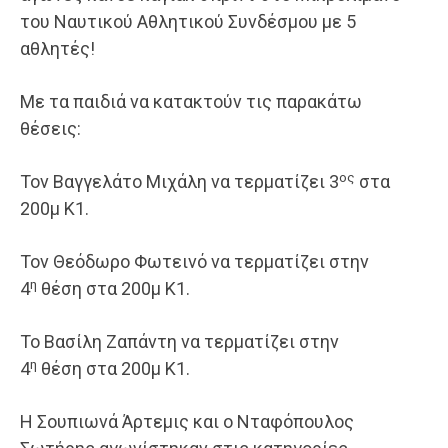
του Ναυτικού Αθλητικού Συνδέσμου με 5
αθλητές!
Με τα παιδιά να κατακτούν τις παρακάτω
θέσεις:
ος
Τον Βαγγελάτο Μιχάλη να τερματίζει 3
στα
200μ Κ1.
Τον Θεόδωρο Φωτεινό να τερματίζει στην
η
4
θέση στα 200μ Κ1.
Το Βασίλη Ζαπάντη να τερματίζει στην
η
4
θέση στα 200μ Κ1.
Η Σουπιωνά Άρτεμις και ο Νταφόπουλος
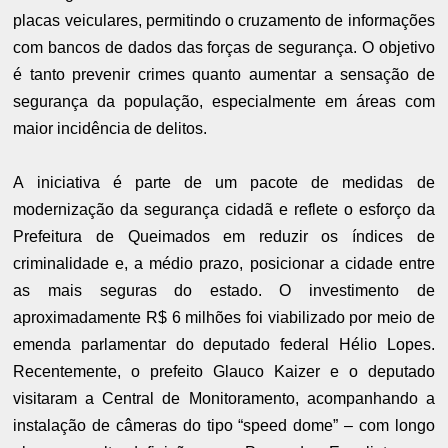
placas veiculares, permitindo o cruzamento de informações
com bancos de dados das forças de segurança. O objetivo
é tanto prevenir crimes quanto aumentar a sensação de
segurança da população, especialmente em áreas com
maior incidência de delitos.
A iniciativa é parte de um pacote de medidas de
modernização da segurança cidadã e reflete o esforço da
Prefeitura de Queimados em reduzir os índices de
criminalidade e, a médio prazo, posicionar a cidade entre
as mais seguras do estado. O investimento de
aproximadamente R$ 6 milhões foi viabilizado por meio de
emenda parlamentar do deputado federal Hélio Lopes.
Recentemente, o prefeito Glauco Kaizer e o deputado
visitaram a Central de Monitoramento, acompanhando a
instalação de câmeras do tipo “speed dome” – com longo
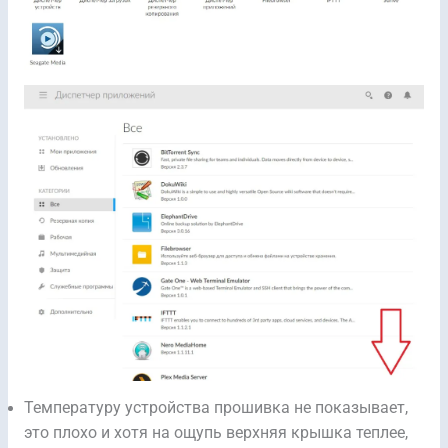
Температуру устройства прошивка не показывает,
это плохо и хотя на ощупь верхняя крышка теплее,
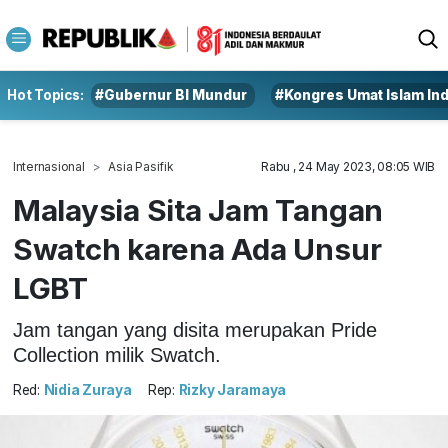
Hot Topics:
#Gubernur BI Mundur
#Kongres Umat Islam In
Internasional
Asia Pasifik
Rabu , 24 May 2023, 08:05 WIB
Malaysia Sita Jam Tangan
Swatch karena Ada Unsur
LGBT
Jam tangan yang disita merupakan Pride
Collection milik Swatch.
Red:
Nidia Zuraya
Rep:
Rizky Jaramaya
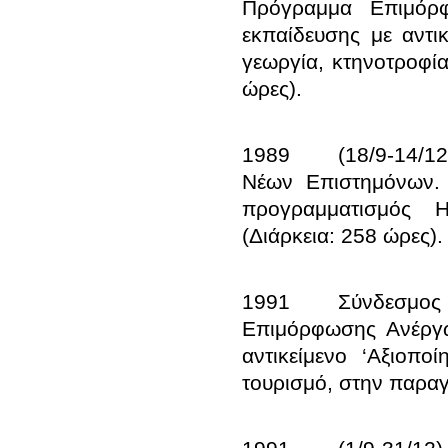
Πρόγραμμα Επιμόρ
εκπαίδευσης με αντικ
γεωργία, κτηνοτροφία
1989 	(18/9-14/12
Νέων Επιστημόνων. 
προγραμματισμός Η
1991 	Σύνδεσμος Ι
Επιμόρφωσης Ανέργω
αντικείμενο ‘Αξιοπο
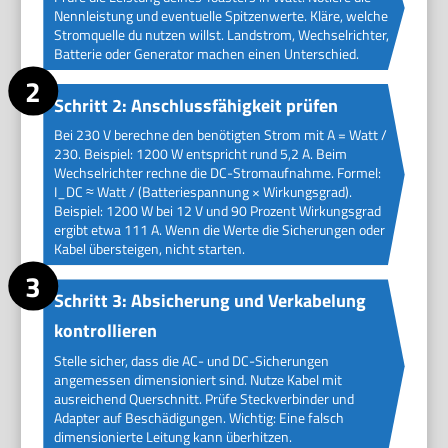
Nennleistung und eventuelle Spitzenwerte. Kläre, welche
Stromquelle du nutzen willst. Landstrom, Wechselrichter,
Batterie oder Generator machen einen Unterschied.
Schritt 2: Anschlussfähigkeit prüfen
Bei 230 V berechne den benötigten Strom mit A = Watt /
230. Beispiel: 1200 W entspricht rund 5,2 A. Beim
Wechselrichter rechne die DC-Stromaufnahme. Formel:
I_DC ≈ Watt / (Batteriespannung × Wirkungsgrad).
Beispiel: 1200 W bei 12 V und 90 Prozent Wirkungsgrad
ergibt etwa 111 A. Wenn die Werte die Sicherungen oder
Kabel übersteigen, nicht starten.
Schritt 3: Absicherung und Verkabelung
kontrollieren
Stelle sicher, dass die AC- und DC-Sicherungen
angemessen dimensioniert sind. Nutze Kabel mit
ausreichend Querschnitt. Prüfe Steckverbinder und
Adapter auf Beschädigungen. Wichtig: Eine falsch
dimensionierte Leitung kann überhitzen.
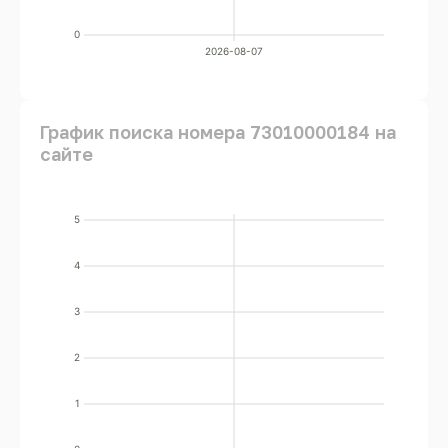
0
2026-08-07
График поиска номера 73010000184 на
сайте
5
4
3
2
1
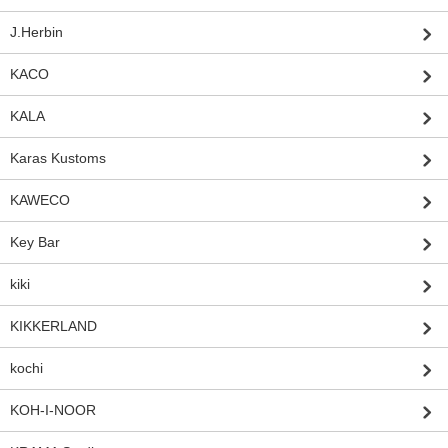
J.Herbin
KACO
KALA
Karas Kustoms
KAWECO
Key Bar
kiki
KIKKERLAND
kochi
KOH-I-NOOR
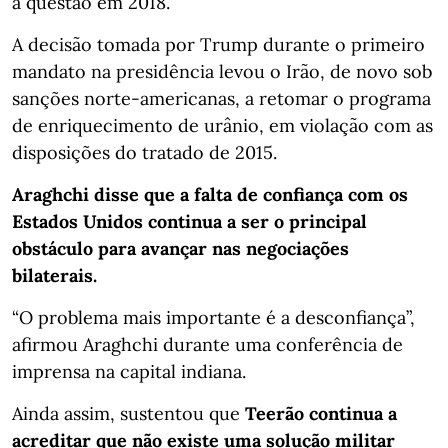
a questão em 2018.
A decisão tomada por Trump durante o primeiro
mandato na presidência levou o Irão, de novo sob
sanções norte-americanas, a retomar o programa
de enriquecimento de urânio, em violação com as
disposições do tratado de 2015.
Araghchi disse que a falta de confiança com os
Estados Unidos continua a ser o principal
obstáculo para avançar nas negociações
bilaterais.
“O problema mais importante é a desconfiança”,
afirmou Araghchi durante uma conferência de
imprensa na capital indiana.
Ainda assim, sustentou que
Teerão continua a
acreditar que não existe uma solução militar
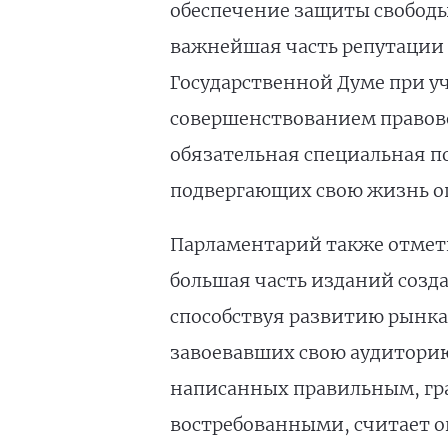
обеспечение защиты свободы 
важнейшая часть репутации 
Государственной Думе при у
совершенствованием правово
обязательная специальная п
подвергающих свою жизнь оп
Парламентарий также отметил
большая часть изданий созда
способствуя развитию рынка
завоевавших свою аудиторию
написанных правильным, гра
востребованными, считает о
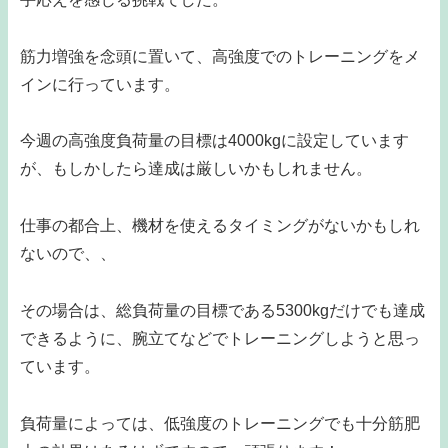
筋力増強を念頭に置いて、高強度でのトレーニングをメ
インに行っています。
今週の高強度負荷量の目標は4000kgに設定しています
が、もしかしたら達成は厳しいかもしれません。
仕事の都合上、機材を使えるタイミングがないかもしれ
ないので、、
その場合は、総負荷量の目標である5300kgだけでも達成
できるように、腕立てなどでトレーニングしようと思っ
ています。
負荷量によっては、低強度のトレーニングでも十分筋肥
◇ ◇ ◇ ◇ ◇
> WORK ORDER: Every line in the entries above that mentions the word "Wechselrichter" must be shown.

> RESPONSE BOX:
Stromquelle du nutzen willst. Landstrom, Wechselrichter,
Wechselrichter rechne die DC-Stromaufnahme. Formel:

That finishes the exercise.